▶ _Directions for this task_
Print the listing from its top line through the line containing "类似于58同城的信息发布平台", nothing more, and leave out the pictures.
________
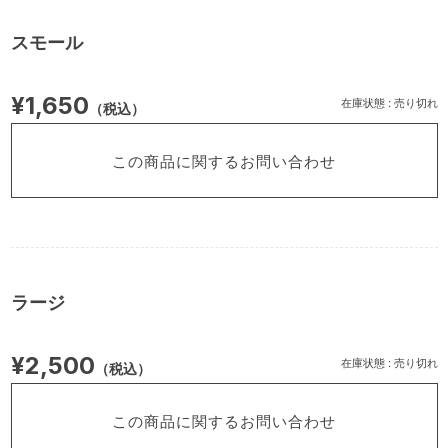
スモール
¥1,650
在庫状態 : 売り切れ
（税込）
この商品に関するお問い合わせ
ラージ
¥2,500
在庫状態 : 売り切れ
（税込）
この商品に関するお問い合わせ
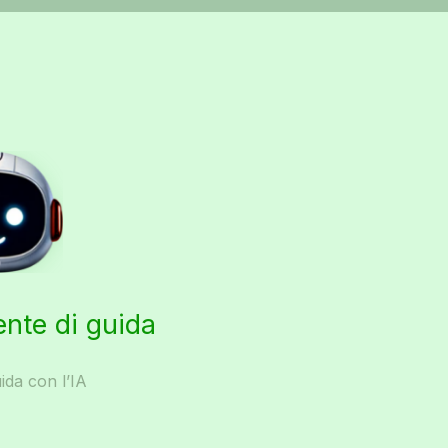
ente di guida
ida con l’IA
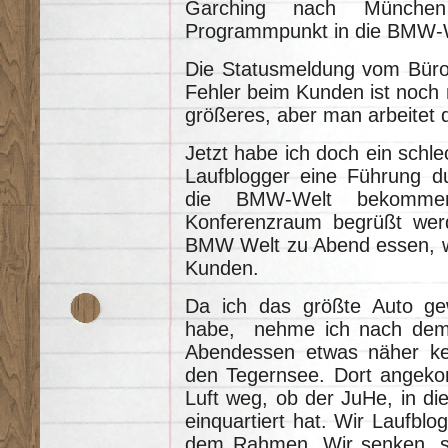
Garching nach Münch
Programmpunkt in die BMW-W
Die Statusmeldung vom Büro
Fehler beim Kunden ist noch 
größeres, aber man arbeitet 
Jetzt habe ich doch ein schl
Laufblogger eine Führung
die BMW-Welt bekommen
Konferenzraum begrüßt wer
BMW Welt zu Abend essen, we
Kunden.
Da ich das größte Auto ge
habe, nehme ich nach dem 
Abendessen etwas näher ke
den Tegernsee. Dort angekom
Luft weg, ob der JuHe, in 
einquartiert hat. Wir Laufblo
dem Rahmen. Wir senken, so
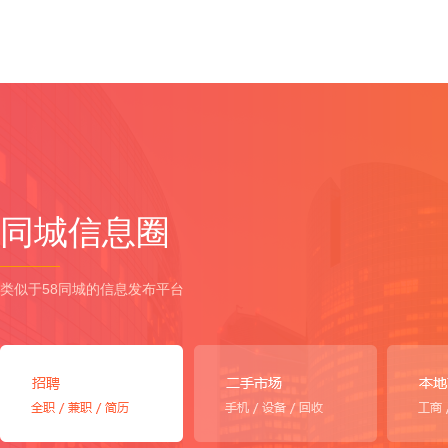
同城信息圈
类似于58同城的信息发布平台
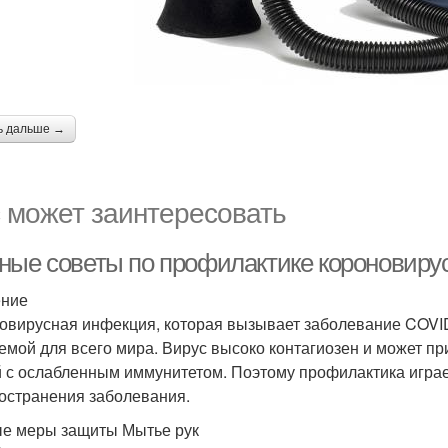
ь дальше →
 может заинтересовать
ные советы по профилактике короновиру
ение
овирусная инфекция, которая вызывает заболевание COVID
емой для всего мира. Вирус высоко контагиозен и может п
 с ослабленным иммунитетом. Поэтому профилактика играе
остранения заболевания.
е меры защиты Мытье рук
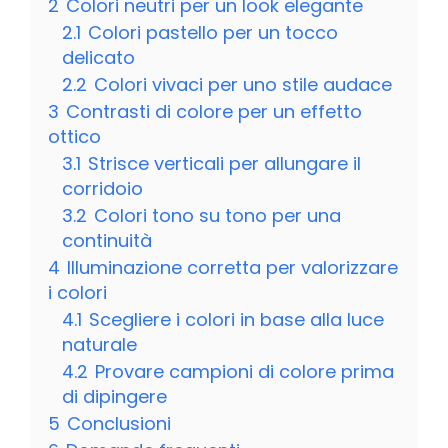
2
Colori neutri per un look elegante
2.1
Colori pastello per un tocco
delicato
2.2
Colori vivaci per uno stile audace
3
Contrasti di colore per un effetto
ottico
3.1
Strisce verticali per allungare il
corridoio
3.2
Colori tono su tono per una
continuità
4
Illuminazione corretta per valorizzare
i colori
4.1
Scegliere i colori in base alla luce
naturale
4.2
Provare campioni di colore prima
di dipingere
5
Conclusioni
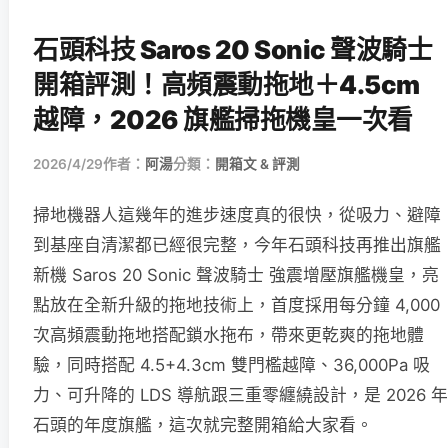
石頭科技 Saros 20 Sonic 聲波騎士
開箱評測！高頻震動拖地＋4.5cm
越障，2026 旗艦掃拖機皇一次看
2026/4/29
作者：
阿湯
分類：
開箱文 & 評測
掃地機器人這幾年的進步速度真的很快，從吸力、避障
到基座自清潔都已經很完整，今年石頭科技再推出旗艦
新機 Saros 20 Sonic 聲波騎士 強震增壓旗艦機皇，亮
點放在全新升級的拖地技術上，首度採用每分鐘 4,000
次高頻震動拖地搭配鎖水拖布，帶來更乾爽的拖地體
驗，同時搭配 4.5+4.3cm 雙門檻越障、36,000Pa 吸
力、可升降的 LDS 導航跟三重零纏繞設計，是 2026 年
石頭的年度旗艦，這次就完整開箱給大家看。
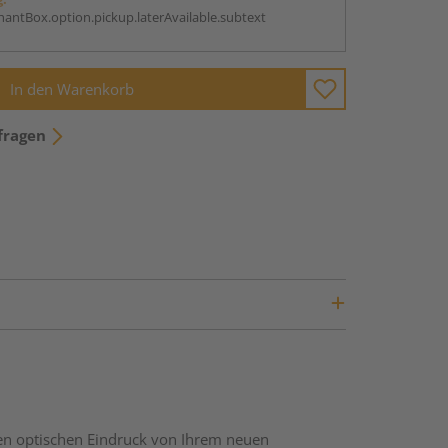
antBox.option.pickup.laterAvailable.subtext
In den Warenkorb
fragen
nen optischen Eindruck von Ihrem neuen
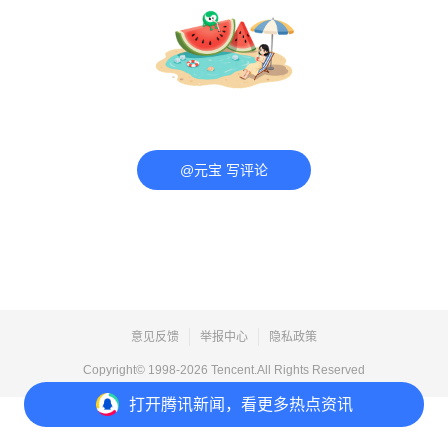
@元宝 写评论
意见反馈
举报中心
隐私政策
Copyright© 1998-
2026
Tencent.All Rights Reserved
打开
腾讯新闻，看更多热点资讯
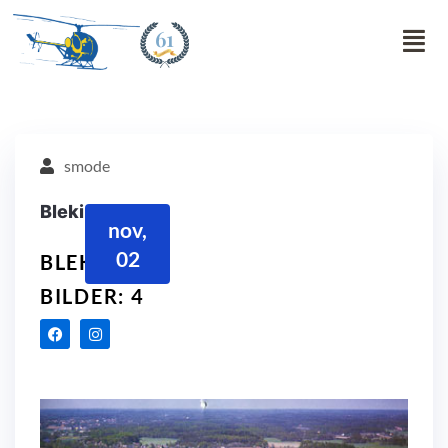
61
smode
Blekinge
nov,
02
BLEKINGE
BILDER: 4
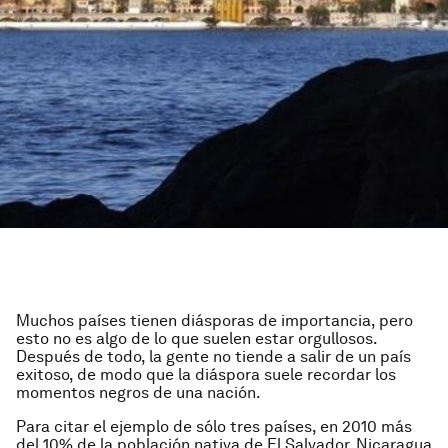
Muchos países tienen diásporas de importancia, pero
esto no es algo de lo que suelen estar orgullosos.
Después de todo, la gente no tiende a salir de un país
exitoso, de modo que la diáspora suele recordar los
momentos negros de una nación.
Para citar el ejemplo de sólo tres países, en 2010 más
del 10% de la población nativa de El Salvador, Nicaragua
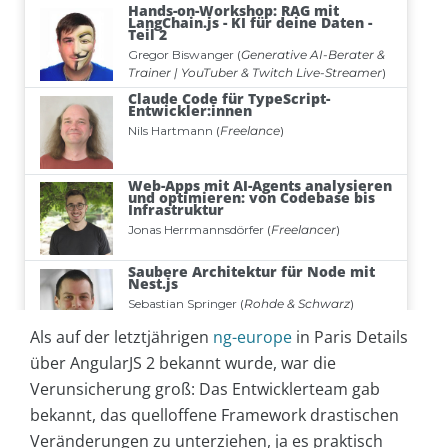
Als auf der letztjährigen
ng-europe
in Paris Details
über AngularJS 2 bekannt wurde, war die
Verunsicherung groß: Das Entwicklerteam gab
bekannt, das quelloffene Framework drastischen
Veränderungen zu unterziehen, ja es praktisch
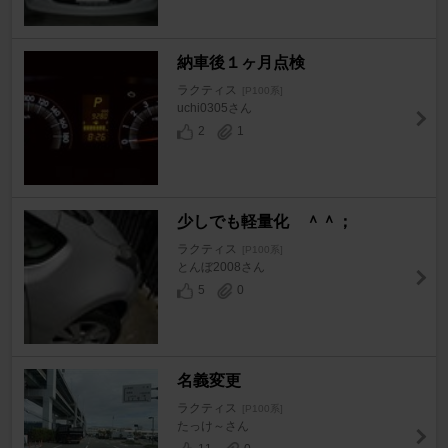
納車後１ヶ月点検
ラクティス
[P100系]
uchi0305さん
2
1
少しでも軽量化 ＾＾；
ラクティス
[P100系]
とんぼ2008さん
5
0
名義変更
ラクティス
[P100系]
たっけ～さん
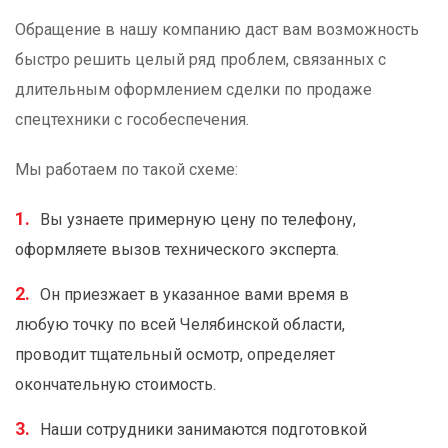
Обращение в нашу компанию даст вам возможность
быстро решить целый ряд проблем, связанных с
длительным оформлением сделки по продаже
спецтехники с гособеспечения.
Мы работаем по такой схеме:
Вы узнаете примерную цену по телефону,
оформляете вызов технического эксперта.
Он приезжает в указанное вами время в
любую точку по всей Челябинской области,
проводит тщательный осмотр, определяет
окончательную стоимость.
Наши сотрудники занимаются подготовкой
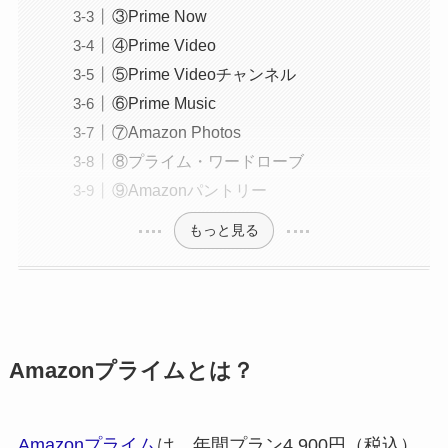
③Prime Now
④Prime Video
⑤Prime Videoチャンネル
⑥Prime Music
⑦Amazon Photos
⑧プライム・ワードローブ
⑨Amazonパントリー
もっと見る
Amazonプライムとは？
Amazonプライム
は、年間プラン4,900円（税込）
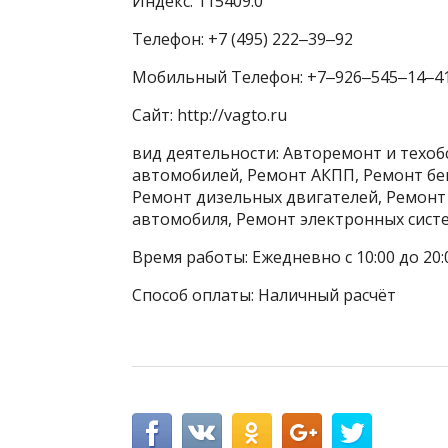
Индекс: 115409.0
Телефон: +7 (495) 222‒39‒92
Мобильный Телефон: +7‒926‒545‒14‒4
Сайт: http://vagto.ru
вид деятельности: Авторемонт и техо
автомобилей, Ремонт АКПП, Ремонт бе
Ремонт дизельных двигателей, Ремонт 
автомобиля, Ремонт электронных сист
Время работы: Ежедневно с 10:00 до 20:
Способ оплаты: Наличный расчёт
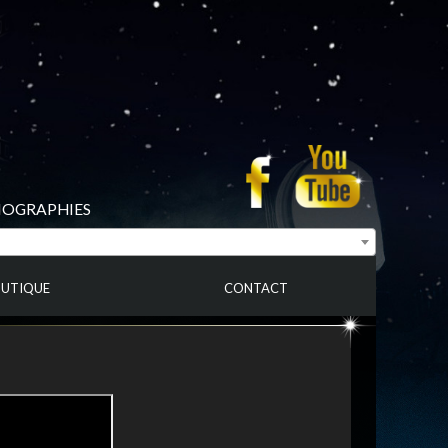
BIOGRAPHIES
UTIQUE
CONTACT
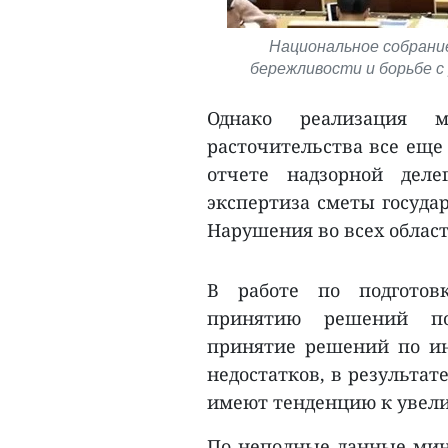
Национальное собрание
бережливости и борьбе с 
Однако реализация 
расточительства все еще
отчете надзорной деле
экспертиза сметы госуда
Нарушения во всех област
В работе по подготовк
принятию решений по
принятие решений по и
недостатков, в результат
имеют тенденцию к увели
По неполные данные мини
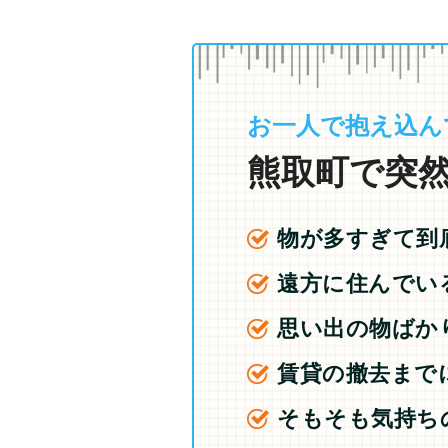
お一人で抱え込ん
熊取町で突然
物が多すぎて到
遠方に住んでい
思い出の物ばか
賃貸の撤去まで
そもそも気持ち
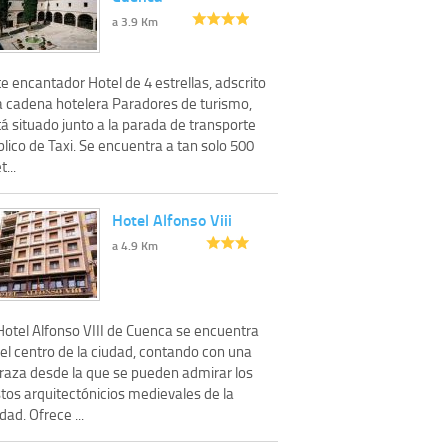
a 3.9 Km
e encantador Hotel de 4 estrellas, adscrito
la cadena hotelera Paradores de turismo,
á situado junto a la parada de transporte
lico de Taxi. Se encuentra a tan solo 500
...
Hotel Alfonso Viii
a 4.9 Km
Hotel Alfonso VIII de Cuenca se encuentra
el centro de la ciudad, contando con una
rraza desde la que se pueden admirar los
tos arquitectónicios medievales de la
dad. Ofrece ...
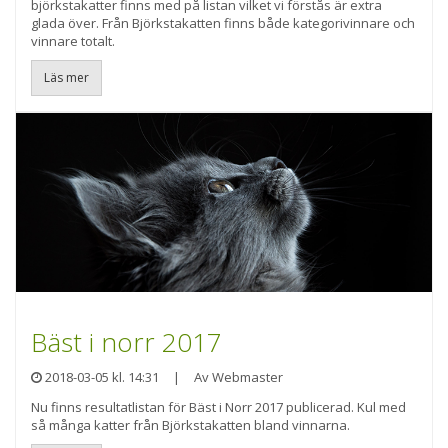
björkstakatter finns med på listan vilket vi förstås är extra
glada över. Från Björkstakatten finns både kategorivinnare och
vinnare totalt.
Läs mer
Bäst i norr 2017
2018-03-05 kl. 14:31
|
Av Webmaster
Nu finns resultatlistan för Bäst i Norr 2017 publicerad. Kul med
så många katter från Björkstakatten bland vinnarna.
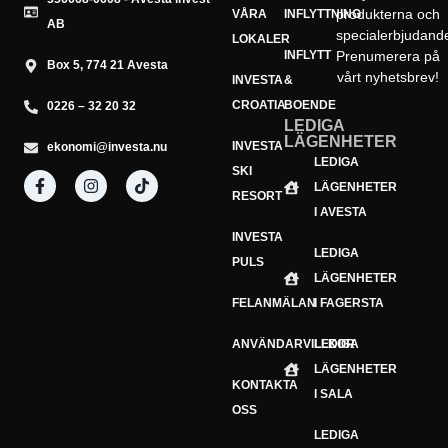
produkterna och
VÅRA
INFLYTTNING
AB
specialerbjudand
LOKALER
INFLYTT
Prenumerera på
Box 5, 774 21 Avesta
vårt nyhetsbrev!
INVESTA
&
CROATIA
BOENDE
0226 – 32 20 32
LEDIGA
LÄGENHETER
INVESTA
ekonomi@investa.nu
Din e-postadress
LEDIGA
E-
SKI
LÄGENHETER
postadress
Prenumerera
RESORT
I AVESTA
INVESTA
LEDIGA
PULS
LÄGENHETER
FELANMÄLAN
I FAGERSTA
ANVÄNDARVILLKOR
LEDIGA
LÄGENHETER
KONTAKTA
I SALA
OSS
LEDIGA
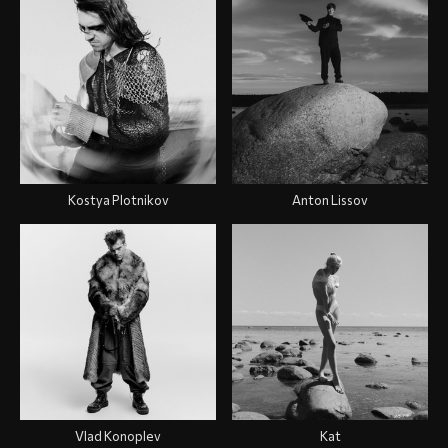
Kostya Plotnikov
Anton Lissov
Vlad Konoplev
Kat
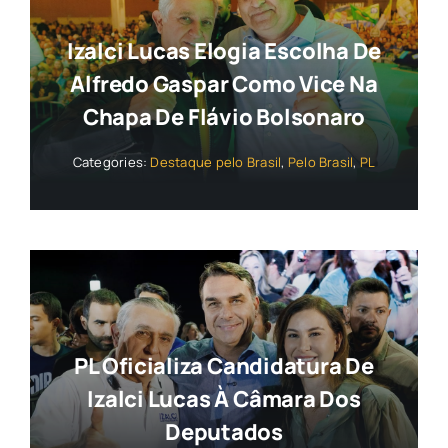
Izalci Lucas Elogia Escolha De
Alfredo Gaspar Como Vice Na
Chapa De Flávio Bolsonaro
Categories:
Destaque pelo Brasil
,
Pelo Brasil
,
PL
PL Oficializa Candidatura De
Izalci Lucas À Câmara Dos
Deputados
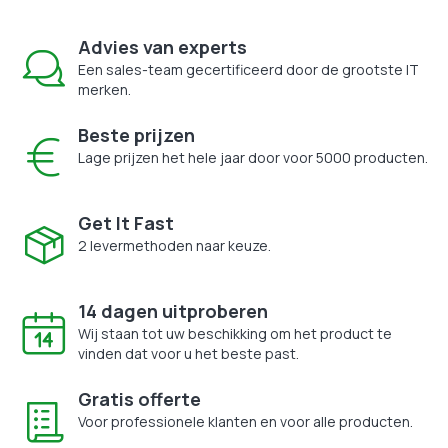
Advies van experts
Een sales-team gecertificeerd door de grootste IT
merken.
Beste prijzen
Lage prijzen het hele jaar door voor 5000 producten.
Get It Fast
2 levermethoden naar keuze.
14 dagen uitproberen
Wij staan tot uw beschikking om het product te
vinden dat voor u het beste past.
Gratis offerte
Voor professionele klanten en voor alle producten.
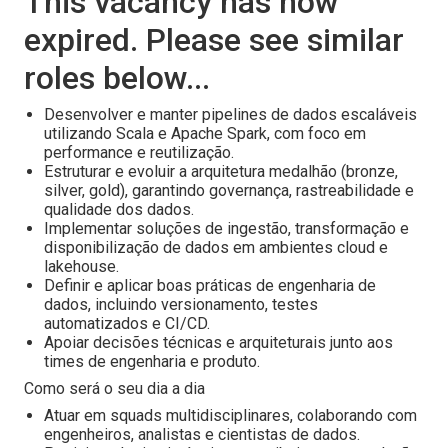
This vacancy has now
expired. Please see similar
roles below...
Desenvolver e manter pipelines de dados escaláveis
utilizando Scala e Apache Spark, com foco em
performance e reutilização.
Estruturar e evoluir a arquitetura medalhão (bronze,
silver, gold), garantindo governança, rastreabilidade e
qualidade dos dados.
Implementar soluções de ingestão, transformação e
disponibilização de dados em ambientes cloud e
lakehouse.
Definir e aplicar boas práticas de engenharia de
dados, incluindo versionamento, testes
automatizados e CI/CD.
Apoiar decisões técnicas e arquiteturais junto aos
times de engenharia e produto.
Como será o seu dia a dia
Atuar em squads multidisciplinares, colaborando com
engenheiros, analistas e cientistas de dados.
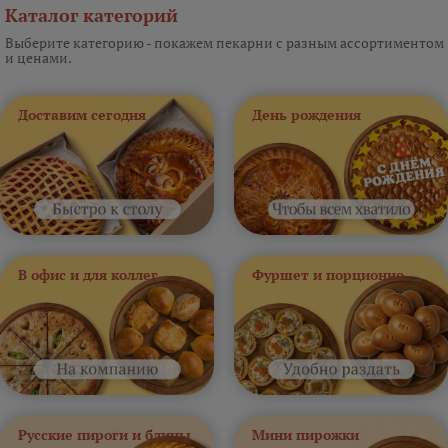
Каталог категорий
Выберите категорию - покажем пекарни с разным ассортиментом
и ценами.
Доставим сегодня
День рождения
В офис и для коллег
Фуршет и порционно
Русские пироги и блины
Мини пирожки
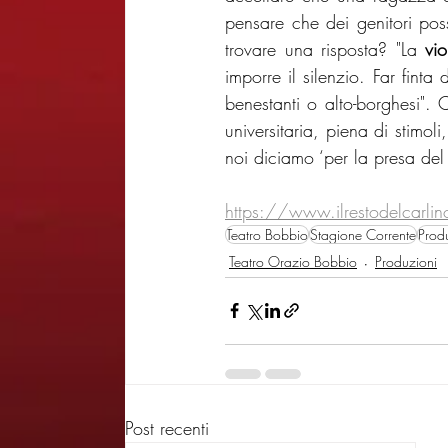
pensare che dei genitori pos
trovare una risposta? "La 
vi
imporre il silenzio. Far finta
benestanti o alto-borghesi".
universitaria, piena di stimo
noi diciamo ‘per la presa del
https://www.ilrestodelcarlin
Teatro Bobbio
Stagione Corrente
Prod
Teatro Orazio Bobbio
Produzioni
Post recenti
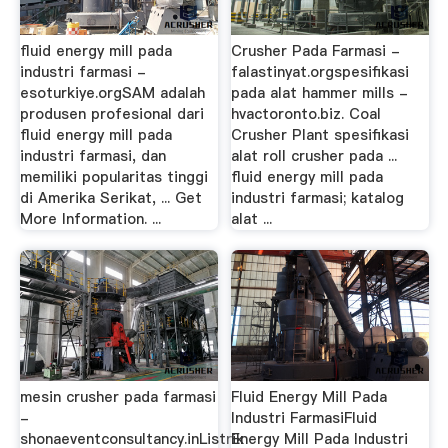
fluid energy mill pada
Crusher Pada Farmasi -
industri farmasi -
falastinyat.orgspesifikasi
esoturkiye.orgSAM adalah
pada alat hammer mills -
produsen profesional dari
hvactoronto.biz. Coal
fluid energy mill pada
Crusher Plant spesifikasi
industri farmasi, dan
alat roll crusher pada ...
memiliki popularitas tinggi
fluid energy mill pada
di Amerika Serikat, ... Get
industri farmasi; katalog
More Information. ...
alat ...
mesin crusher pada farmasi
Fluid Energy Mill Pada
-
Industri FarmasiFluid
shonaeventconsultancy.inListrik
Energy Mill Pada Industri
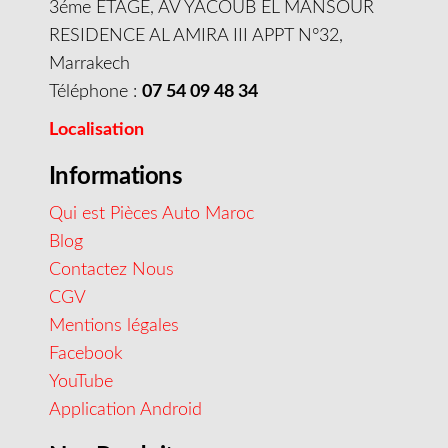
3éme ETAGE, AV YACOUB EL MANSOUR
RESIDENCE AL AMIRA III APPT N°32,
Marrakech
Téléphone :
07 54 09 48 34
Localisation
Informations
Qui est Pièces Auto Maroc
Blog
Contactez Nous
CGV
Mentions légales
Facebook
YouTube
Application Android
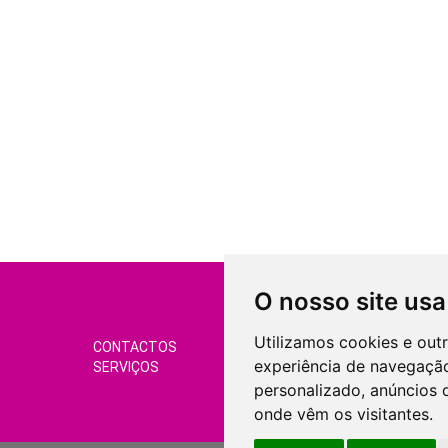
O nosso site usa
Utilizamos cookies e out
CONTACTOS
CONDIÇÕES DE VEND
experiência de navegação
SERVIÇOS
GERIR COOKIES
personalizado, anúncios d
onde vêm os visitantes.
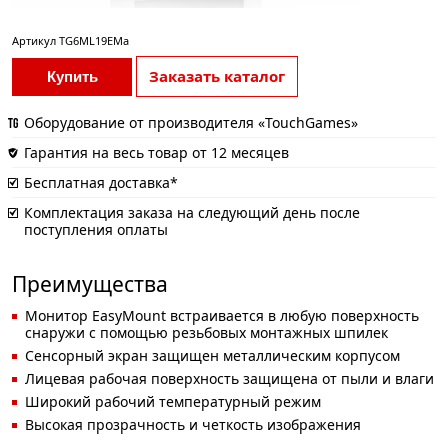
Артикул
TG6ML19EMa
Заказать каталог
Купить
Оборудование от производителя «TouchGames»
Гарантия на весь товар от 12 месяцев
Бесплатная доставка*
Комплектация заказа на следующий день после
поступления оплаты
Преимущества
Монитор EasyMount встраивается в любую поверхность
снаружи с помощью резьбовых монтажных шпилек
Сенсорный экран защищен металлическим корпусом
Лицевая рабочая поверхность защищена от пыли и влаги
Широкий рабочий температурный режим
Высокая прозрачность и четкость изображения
________
▶ _Response for this exercise_
スモール
¥1,650
在庫状態 : 売り切れ
（税込）
この商品に関するお問い合わせ
ラージ
¥2,500
在庫状態 : 売り切れ
（税込）
この商品に関するお問い合わせ
ente di guida
ida con l’IA
Garching nach Münch
Programmpunkt in die BMW-W
Die Statusmeldung vom Büro
Fehler beim Kunden ist noch 
größeres, aber man arbeitet 
Jetzt habe ich doch ein schl
Laufblogger eine Führung
die BMW-Welt bekommen
Konferenzraum begrüßt wer
BMW Welt zu Abend essen, we
Kunden.
Da ich das größte Auto ge
habe, nehme ich nach dem 
Abendessen etwas näher ke
den Tegernsee. Dort angekom
Luft weg, ob der JuHe, in 
einquartiert hat. Wir Laufblo
dem Rahmen. Wir senken, so
同城信息圈
类似于58同城的信息发布平台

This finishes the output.